What is being asked: All records below must be reproduced exactly, although any pictures they contain are to be omitted.

Supplied material:
========
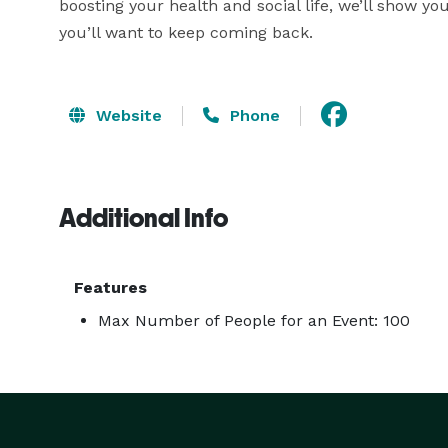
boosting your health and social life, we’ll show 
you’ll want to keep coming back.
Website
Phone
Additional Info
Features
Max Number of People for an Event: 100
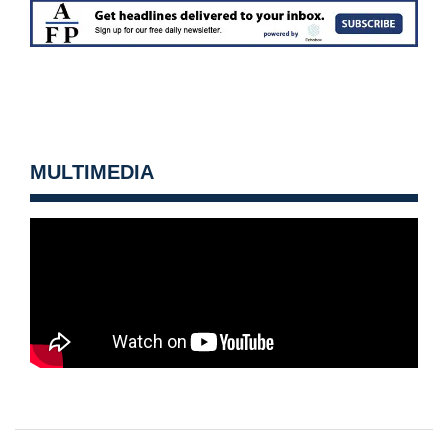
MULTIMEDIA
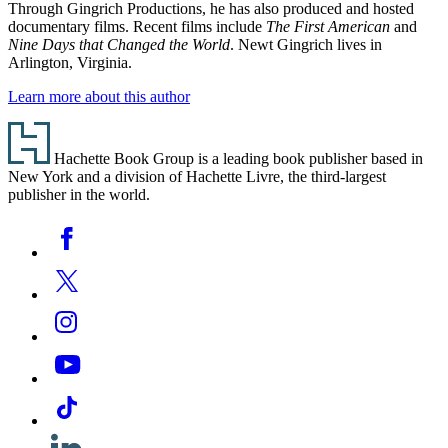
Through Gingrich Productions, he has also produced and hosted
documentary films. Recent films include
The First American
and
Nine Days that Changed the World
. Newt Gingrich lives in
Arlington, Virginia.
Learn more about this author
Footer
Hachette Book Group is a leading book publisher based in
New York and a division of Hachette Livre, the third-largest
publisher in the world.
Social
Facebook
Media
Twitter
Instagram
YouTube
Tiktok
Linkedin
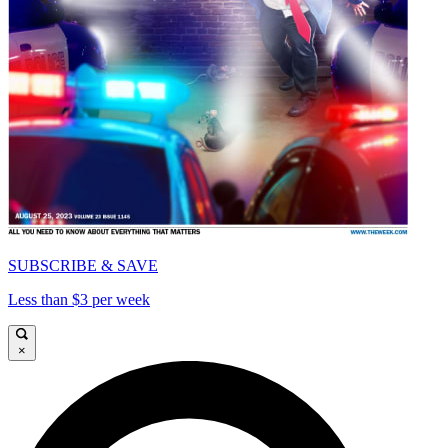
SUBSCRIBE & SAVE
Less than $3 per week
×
========
Solution to the problem:
boosting your health and social life, we’ll show 
you’ll want to keep coming back.
Website
Phone
Additional Info
Features
Max Number of People for an Event: 100
MULTIMEDIA
Through Gingrich Productions, he has also produced and hosted
documentary films. Recent films include
The First American
and
Nine Days that Changed the World
. Newt Gingrich lives in
Arlington, Virginia.
Learn more about this author
Footer
Hachette Book Group is a leading book publisher based in
New York and a division of Hachette Livre, the third-largest
publisher in the world.
Social
Facebook
Media
Twitter
Instagram
YouTube
Tiktok
Linkedin
SUBSCRIBE & SAVE
Less than $3 per week
×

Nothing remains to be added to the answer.